▸ EXERCISE DIRECTIONS
Any picture in the data below should be skipped, while every line is repeated exactly.

▸ ENTRIES SHOWN
---

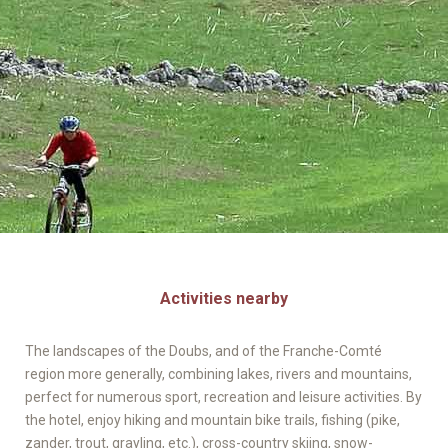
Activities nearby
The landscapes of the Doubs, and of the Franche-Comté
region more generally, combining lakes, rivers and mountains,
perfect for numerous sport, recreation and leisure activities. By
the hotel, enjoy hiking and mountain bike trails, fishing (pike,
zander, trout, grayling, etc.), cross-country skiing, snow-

---

▸ RESULT OF THIS EXERCISE
Activities nearby
The landscapes of the Doubs, and of the Franche-Comté
region more generally, combining lakes, rivers and mountains,
perfect for numerous sport, recreation and leisure activities. By
the hotel, enjoy hiking and mountain bike trails, fishing (pike,
zander, trout, grayling, etc.), cross-country skiing, snow-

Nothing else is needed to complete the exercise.